First Secretary of the Socialist Unity Party in Bezirk Frankfurt (Oder)
- In office 3 November 1988 – 11 November 1989
- Second Secretary: Günter Grell;
- Preceded by: Hans-Joachim Hertwig
- Succeeded by: Bernd Meier

Personal details
- Born: Christa Holzheuer 5 November 1930 Ströbitz, Province of Brandenburg, Free State of Prussia, Weimar Republic (now Cottbus-Ströbitz, Brandenburg, Germany)
- Died: 14 October 2002 (aged 71) Frankfurt (Oder), Brandenburg, Germany
- Party: Socialist Unity Party (1947–1989)
- Alma mater: "Karl Marx" Party Academy (Dipl.-Ges.-Wiss.);
- Occupation: Politician; Party Functionary; Saleswoman;
- Awards: Patriotic Order of Merit, 2nd class;
- Central institution membership 1975–1989: Full member, Central Committee ; 1971–1975: Candidate member, Central Committee ; Other offices held 1966–1988: Secretary for Agitation and Propaganda, Socialist Unity Party in Bezirk Frankfurt (Oder) ; 1965–1966: Secretary, Bezirk Frankfurt (Oder) Council ;

= Christa Zellmer =

German politician (1930–2002)

Christa Zellmer ( Holzheuer; 5 November 1930 – 14 October 2002) was a German politician and party functionary of the Socialist Unity Party (SED).

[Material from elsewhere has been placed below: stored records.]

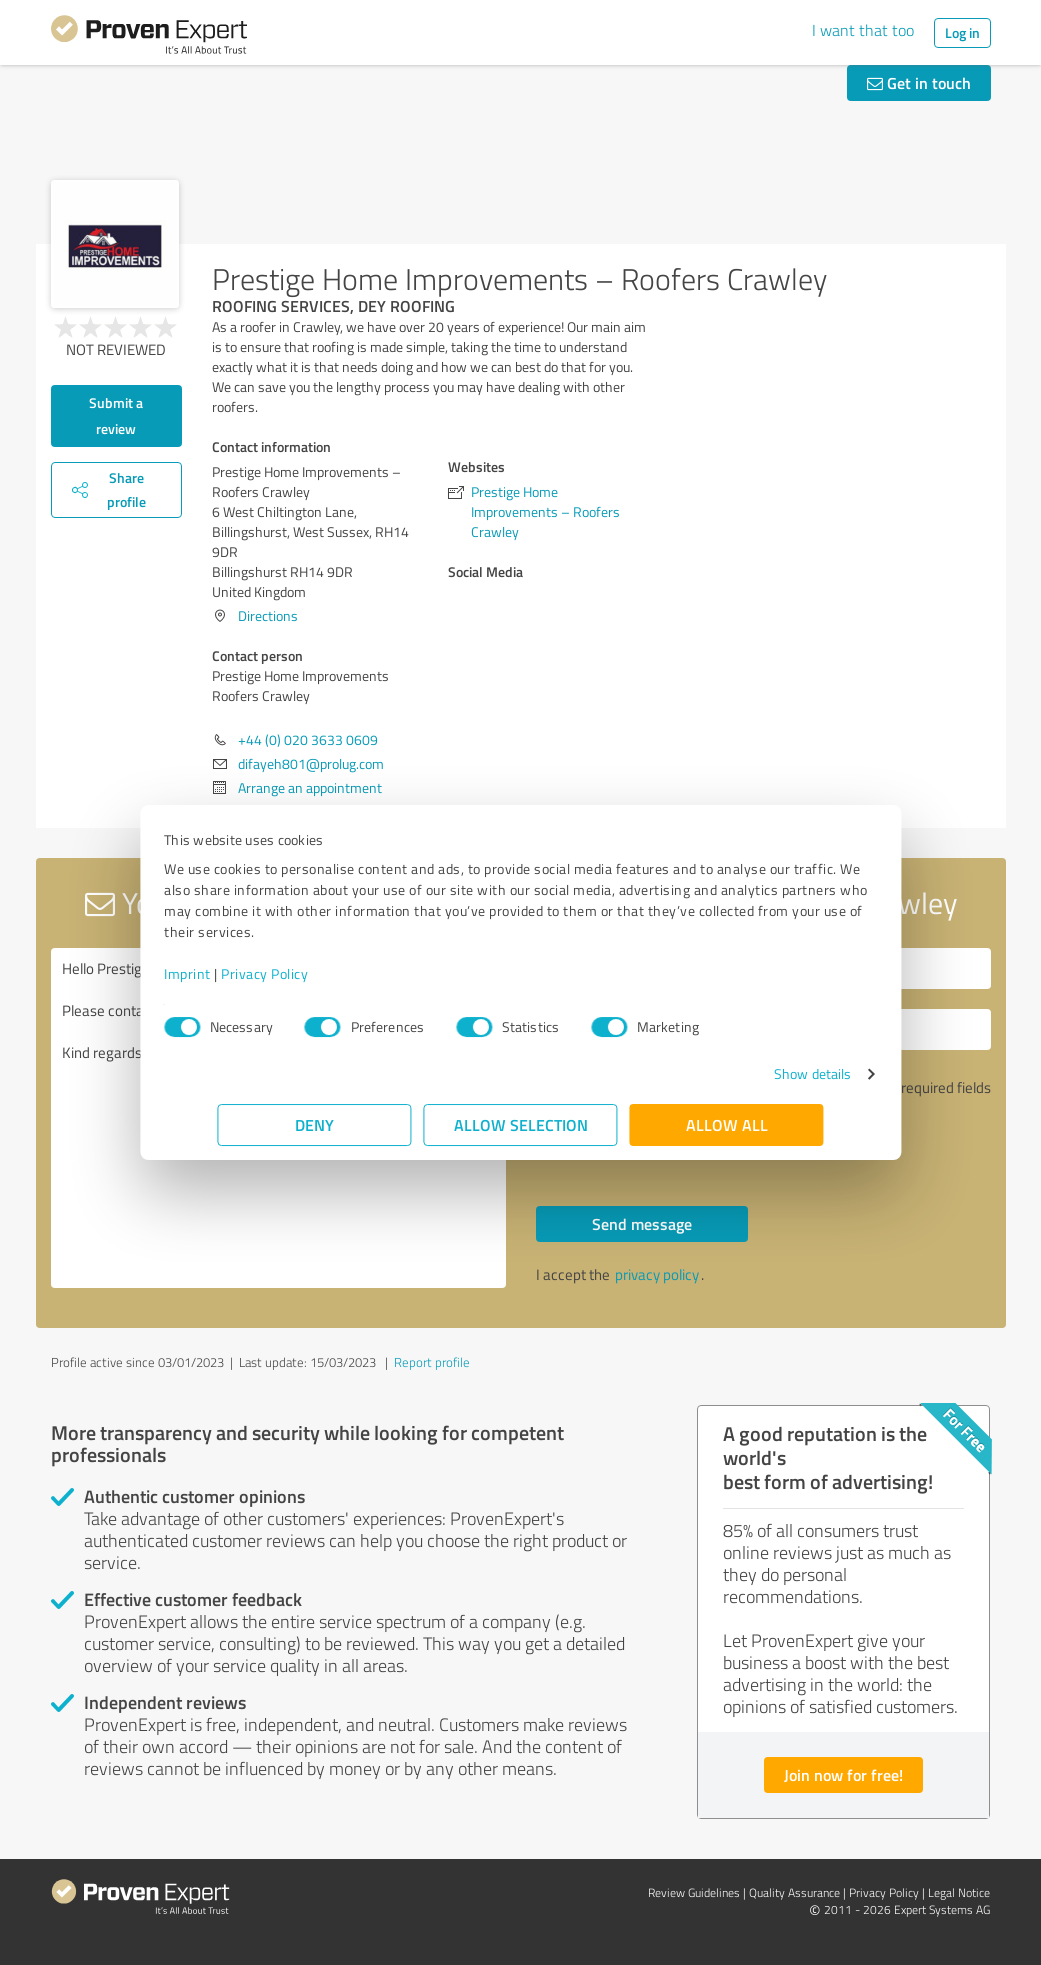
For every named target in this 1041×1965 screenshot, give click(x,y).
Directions (268, 615)
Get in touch (919, 82)
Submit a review (116, 415)
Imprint (241, 973)
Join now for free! (843, 1774)
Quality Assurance (794, 1892)
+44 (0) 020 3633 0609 (308, 739)
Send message (642, 1223)
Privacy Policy (318, 973)
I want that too (863, 30)
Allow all (727, 1124)
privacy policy (657, 1274)
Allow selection (521, 1124)
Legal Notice (959, 1892)
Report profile (432, 1362)
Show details (758, 1073)
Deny (314, 1124)
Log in (962, 32)
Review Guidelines (694, 1892)
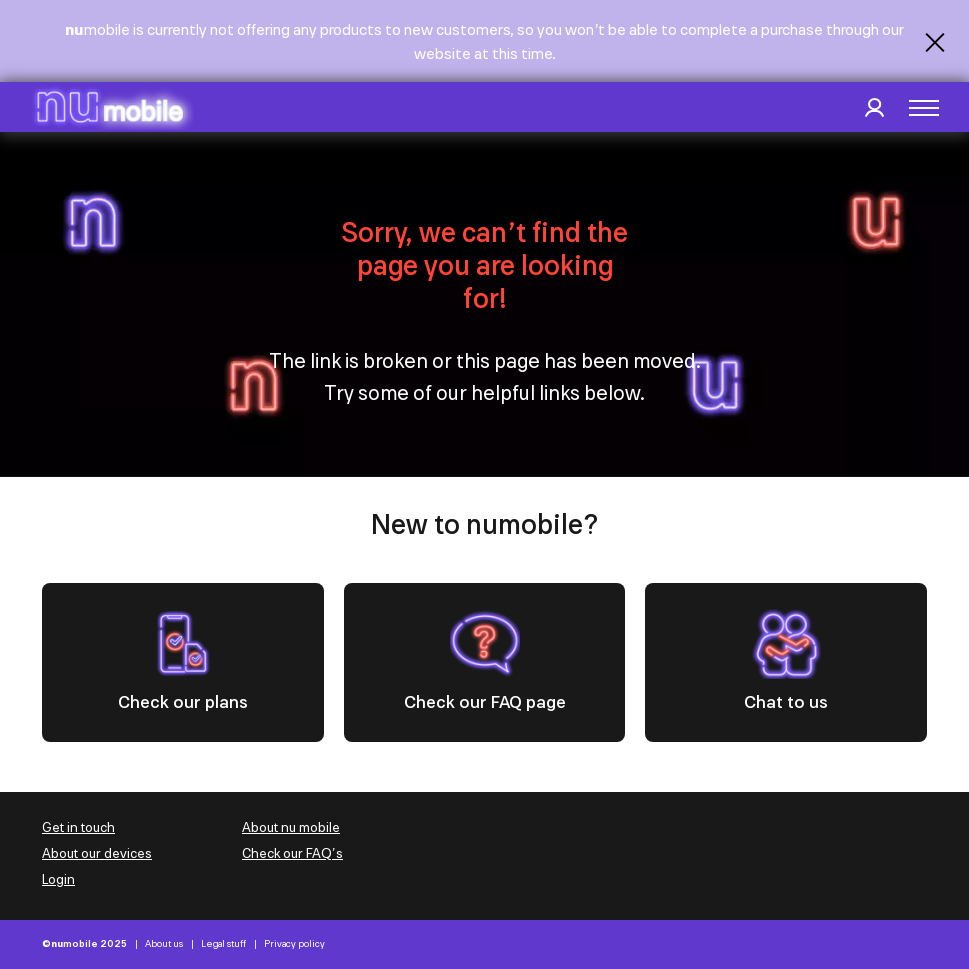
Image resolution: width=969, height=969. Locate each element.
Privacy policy (294, 944)
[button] (924, 108)
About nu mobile (291, 827)
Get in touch (78, 827)
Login (58, 879)
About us (164, 944)
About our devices (97, 853)
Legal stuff (223, 944)
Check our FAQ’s (292, 853)
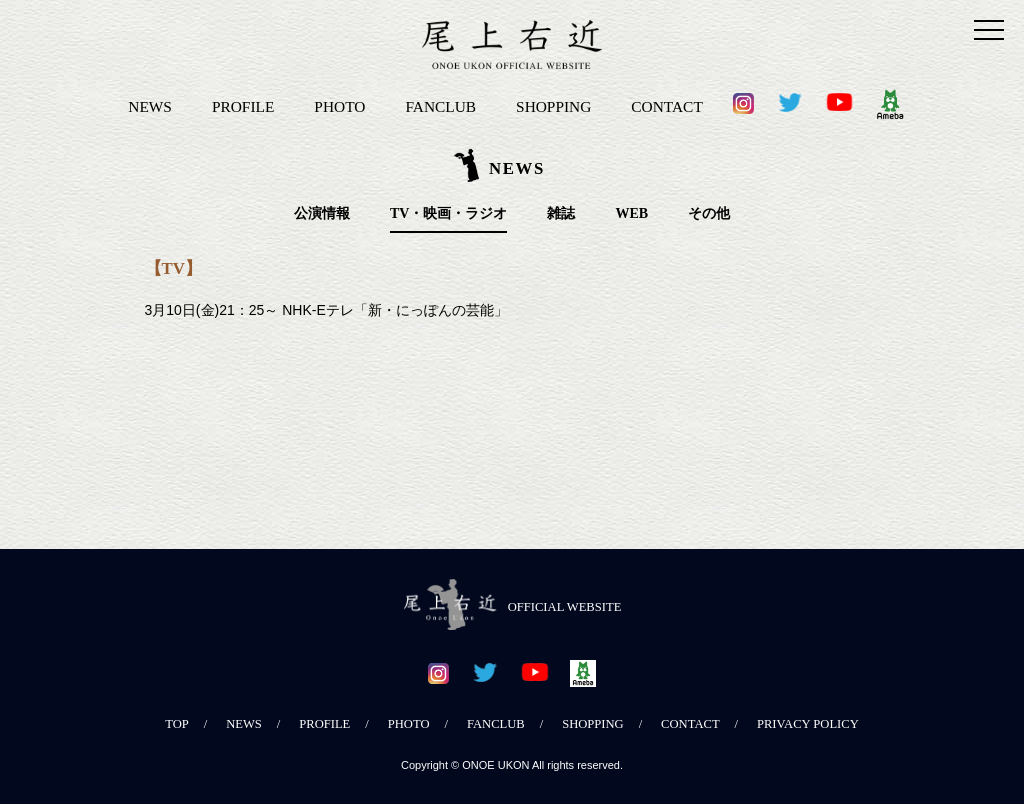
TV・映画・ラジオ (448, 213)
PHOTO (339, 106)
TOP (177, 724)
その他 (709, 213)
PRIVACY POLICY (808, 724)
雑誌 (561, 213)
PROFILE (243, 106)
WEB (631, 213)
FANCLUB (440, 106)
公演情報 (322, 213)
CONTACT (666, 106)
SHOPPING (553, 106)
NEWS (150, 106)
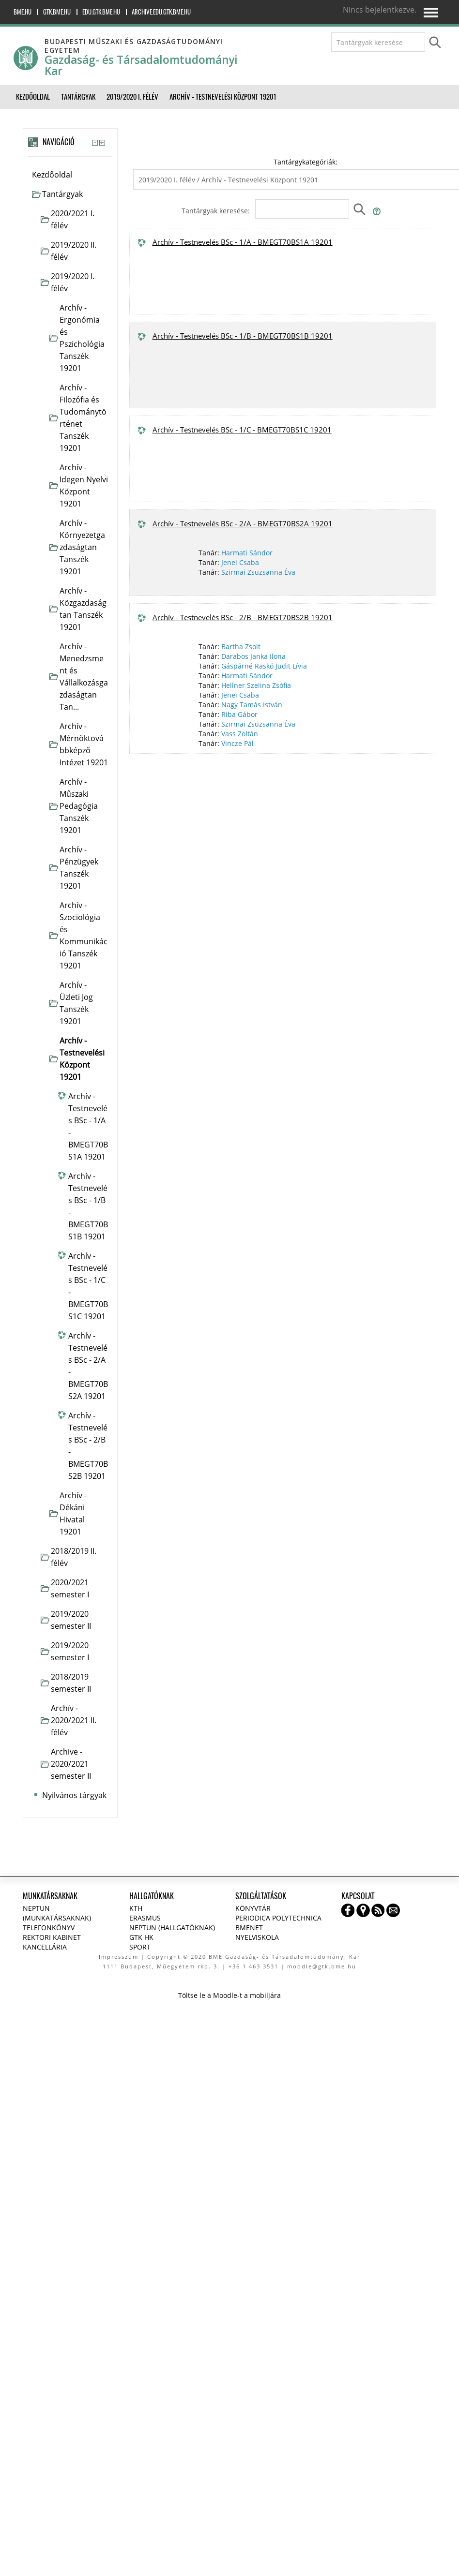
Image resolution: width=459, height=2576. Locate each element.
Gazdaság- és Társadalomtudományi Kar (141, 65)
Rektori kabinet (52, 1937)
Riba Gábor (239, 714)
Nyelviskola (257, 1937)
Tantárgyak (62, 194)
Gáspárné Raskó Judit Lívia (264, 665)
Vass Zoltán (239, 733)
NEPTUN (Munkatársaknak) (57, 1913)
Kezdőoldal (52, 174)
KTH (135, 1908)
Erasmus (145, 1917)
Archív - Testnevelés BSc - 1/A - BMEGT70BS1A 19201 (243, 242)
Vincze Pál (237, 743)
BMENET (249, 1927)
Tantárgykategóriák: (305, 161)
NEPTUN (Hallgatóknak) (172, 1927)
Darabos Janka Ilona (253, 656)
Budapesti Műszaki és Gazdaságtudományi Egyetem (134, 46)
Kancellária (45, 1946)
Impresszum (118, 1956)
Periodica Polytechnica (278, 1917)
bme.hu (22, 12)
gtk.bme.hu (57, 12)
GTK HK (141, 1937)
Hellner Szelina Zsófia (256, 685)
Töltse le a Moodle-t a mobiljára (229, 1995)
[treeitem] (70, 175)
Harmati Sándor (247, 552)
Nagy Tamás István (251, 704)
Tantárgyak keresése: (217, 210)
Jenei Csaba (240, 562)
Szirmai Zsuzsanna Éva (258, 572)
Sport (140, 1946)
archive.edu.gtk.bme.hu (161, 12)
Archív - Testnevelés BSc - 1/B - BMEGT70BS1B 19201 (243, 336)
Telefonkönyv (49, 1927)
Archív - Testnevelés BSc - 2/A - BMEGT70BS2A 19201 (243, 523)
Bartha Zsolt (240, 646)
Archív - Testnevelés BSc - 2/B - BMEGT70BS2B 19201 (243, 617)
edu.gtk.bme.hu (101, 12)
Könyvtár (253, 1908)
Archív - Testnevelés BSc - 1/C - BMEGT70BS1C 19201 (242, 429)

One of only a handful of women in the SED's nomenklatura, Zellmer was a member of the Central Committee of the SED and briefly served as First Secretary of the SED in Bezirk Frankfurt (Oder) for a year on the eve of the Peaceful Revolution.

==Life and career==
===Early career===
Zellmer was born as the daughter of a working-class family. After attending primary school, she completed a commercial apprenticeship and subsequently worked as a retail saleswoman. In 1950, she took over the management of a youth sales outlet in Cottbus.

In June 1947, she became a member of the ruling Socialist Unity Party (SED). From 1952 to 1965, she served as the secretary of the Bezirk Frankfurt (Oder) Democratic Women's League of Germany (DFD), a SED-controlled mass organization.

After studying at the SED's "Karl Marx" Party Academy and graduating with a diploma in social sciences (Dipl.-Ges.-Wiss.) in 1965, she was assigned as secretary to the Bezirk Frankfurt (Oder) Council, making her a full-time member of the Bezirk government.

In February 1966, she was made secretary for Agitation and Propaganda of the Bezirk Frankfurt (Oder) SED, succeeding Wilfried Maaß, who had been appointed deputy minister for culture. In 1967, she was one of only three women among the 119 members of the SED Bezirk secretariats.

She additionally became a candidate member of the Central Committee of the SED in June 1971 (VIII. Party Congress) and a full member in June 1975, serving until its collective resignation in December 1989.

During her 22-year tenure as secretary, she wrote two books about Bezirk Frankfurt (Oder).

Zellmer was awarded the Patriotic Order of Merit in bronze in 1969 and in silver in 1976.

===Bezirk Frankfurt (Oder) SED First Secretary===
On 28 September 1988, Bezirk Frankfurt (Oder) SED First Secretary Hans-Joachim Hertwig surprisingly died at the age of 60. Second Secretary Günter Grell was unusually passed over in favor of Zellmer, who was elected to succeeded Hertwig on 3 November 1988.

It was the first and only time that a woman became the First Secretary of a Bezirk SED.

===Peaceful Revolution===
During the Peaceful Revolution, on 11 November 1989, she and the entire Bezirk Frankfurt (Oder) SED Secretariat resigned, citing their shared responsibility for the accumulated problems in the Bezirk as the reason for their resignation. Zellmer asked Bernd Meier, party secretary at the Schwedt Petrochemical Combine, to succeed her.

===Reunified Germany===
Zellmer passed away in Frankfurt (Oder) in 2002 at the age of 71.